THE DELAY in constructing the Odelouca dam is obliging Barlavento câmaras and Águas do Algarve, the company responsible for supplying water to the public, to resort to boreholes in order to guarantee sufficient water for use by the general public. If this is not done, the western Algarve’s boroughs will be faced with a serious problem.
Adding to the current water crisis, this winter is proving to be poor in terms of the reservoirs being refilled. According to the Lagoa Câmara President, José Inácio, the situation is worrying: “We must preserve our underground water reserves and not deplete them. For this reason, it is absolutely essential that the Odelouca dam is completed.”
Lagoa forced to use boreholes
José Inácio gives the example of his câmara which has been forced to use three boreholes in order to meet the public demand, since Águas do Algarve “supplied less water last year than in 2003”. Boreholes may soon be required in Silves too, where the câmara has already been forced to purchase water from the Instituto de Desenvolvimento Rural e Hidráulica which extracts water for agricultural purposes.
Future of Odelouca dam
depends on next government
Speaking at a recent meeting, José Mendes Bota, Algarve leader for the PSD (Social Democrats) Party, commented on the delay: “Around 35 million euros were put into the government’s investment and development plan (PIDDAC) for 2005, to fund the Funcho-Odelouca water system. This plan was approved as part of the State budget by Santana Lopes’ government. These works are urgent and extremely necessary. They must be made a priority. It will be a crime against the Algarve if the government that is in power following the election on February 20 does not grant this amount, and if these works fail to go ahead.”
Work on the Odelouca dam was stopped in 2003 due to a complaint from environmental group, Liga para a Protecção da Natureza, which succeeded in its bid to freeze the 65 million euros of European Community funding for the project.
At the moment, the water supplied to the Barlavento area, with the exception of Monchique and Aljezur which, as yet, are not served by the system, is being derived from the Bravura and Funcho dams, which currently stand at only 20 per cent of their capacity.

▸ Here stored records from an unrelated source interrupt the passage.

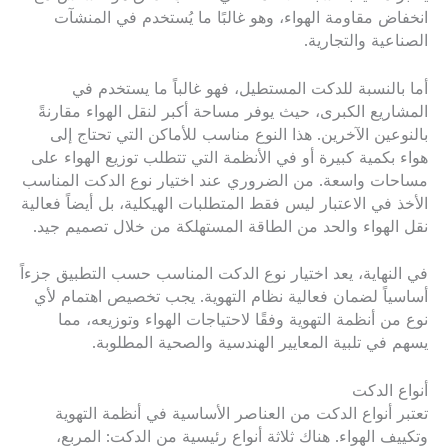
انخفاض مقاومة الهواء، وهو غالبًا ما يُستخدم في المنشآت
الصناعية والتجارية.
أما بالنسبة للدكت المستطيل، فهو غالباً ما يستخدم في
المشاريع الكبرى، حيث يوفر مساحة أكبر لنقل الهواء مقارنةً
بالنوعين الآخرين. هذا النوع مناسب للأماكن التي تحتاج إلى
هواء بكمية كبيرة أو في الأنظمة التي تتطلب توزيع الهواء على
مساحات واسعة. من الضروري عند اختيار نوع الدكت المناسب
الأخذ في الاعتبار ليس فقط المتطلبات الهيكلية، بل أيضاً فعالية
نقل الهواء والحد من الطاقة المستهلكة من خلال تصميم جيد.
في النهاية، يعد اختيار نوع الدكت المناسب حسب التطبيق جزءاً
أساسياً لضمان فعالية نظام التهوية. يجب تخصيص اهتمام لأي
نوع من أنظمة التهوية وفقًا لاحتياجات الهواء وتوزيعه، مما
يسهم في تلبية المعايير الهندسية والصحية المطلوبة.
أنواع الدكت
تعتبر أنواع الدكت من العناصر الأساسية في أنظمة التهوية
وتكييف الهواء. هناك ثلاثة أنواع رئيسية من الدكت: المربع،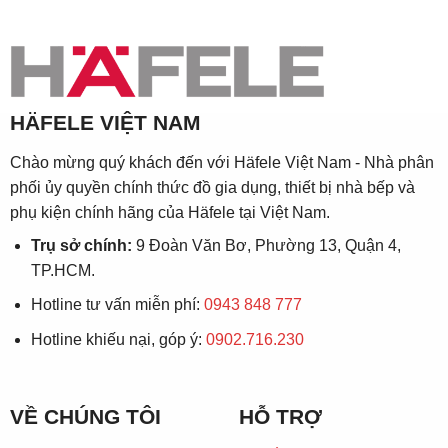
HÄFELE VIỆT NAM
Chào mừng quý khách đến với Häfele Việt Nam - Nhà phân
phối ủy quyền chính thức đồ gia dụng, thiết bị nhà bếp và
phụ kiện chính hãng của Häfele tại Việt Nam.
Trụ sở chính:
9 Đoàn Văn Bơ, Phường 13, Quận 4,
TP.HCM.
Hotline tư vấn miễn phí:
0943 848 777
Hotline khiếu nại, góp ý:
0902.716.230
VỀ CHÚNG TÔI
HỖ TRỢ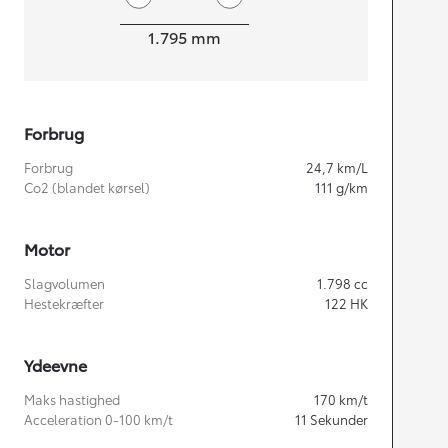
Bredde
1.795
mm
Forbrug
Forbrug
24,7
km/L
Co2 (blandet kørsel)
111
g/km
Motor
Slagvolumen
1.798
cc
Hestekræfter
122
HK
Ydeevne
Maks hastighed
170
km/t
Acceleration 0-100 km/t
11
Sekunder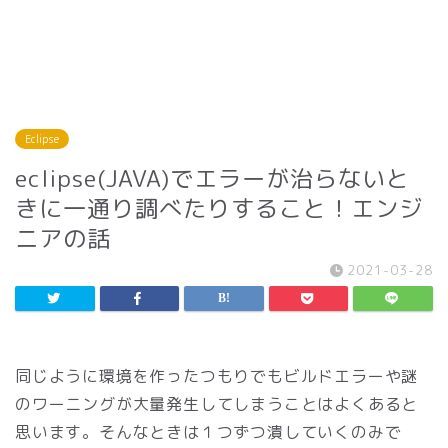
Eclipse
eclipse(JAVA)でエラーが治らないと
きに一通り調べたりすること！エンジ
ニアの話
2021-03-28
同じように環境を作ったつもりでもビルドエラーや謎
のワーニングが大量発生してしまうことはよくあると
思います。そんなときは１つずつ潰していくのみで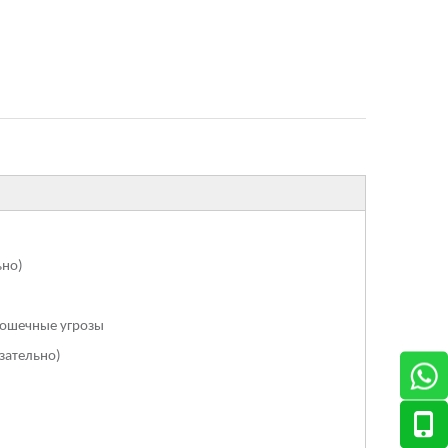
ьно)
крошечные угрозы
язательно)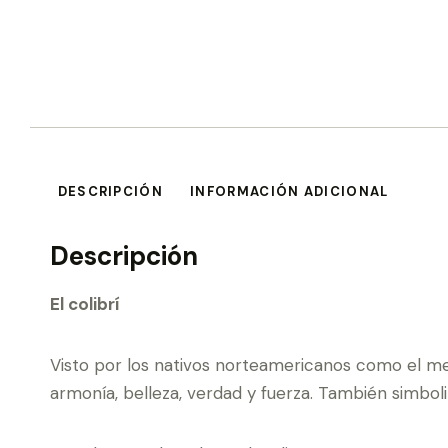
DESCRIPCIÓN
INFORMACIÓN ADICIONAL
Descripción
El colibrí
Visto por los nativos norteamericanos como el me
armonía, belleza, verdad y fuerza. También simbol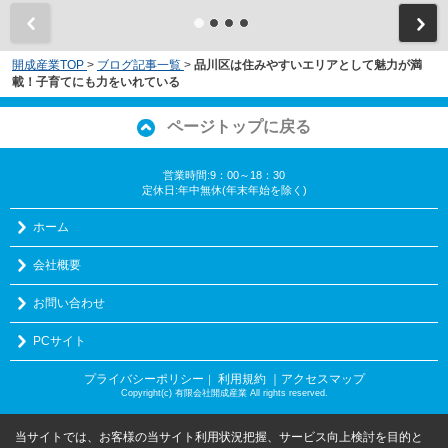
開成産業TOP
>
ブログ記事一覧
>
品川区は住みやすいエリアとして魅力が満
載！子育てにも力をいれている
ページトップに戻る
営業時間:9：00～18：30
定休日:年中無休(年末年始を除く)
ホーム
会社概要
お問い合わせ
PCサイト
プライバシーポリシー
利用規約
｜アクセスマップ
｜
Copyright(c) 有限会社開成産業 All rights reserved.
当サイトでは、お客様の当サイト利用状況把握、サービス向上検討を目的と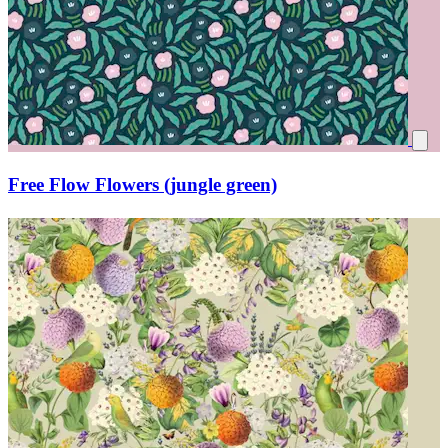
Free Flow Flowers (jungle green)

More rain urgently required
Environment Minister, Luís Nobre Guedes, recently made the shocking announcement that, if there isn’t sufficient rain over the next few months, the Algarve would be forced to ration its water. At the time of the announcement, Macário Correia, president of the Junta Metropolitana do Algarve, refuted the claim and guaranteed that there would not be a lack of water in the region. Meanwhile, Artur Ribeiro, director of Águas do Algarve, is saying that it is going to be “very difficult to support another dry year”.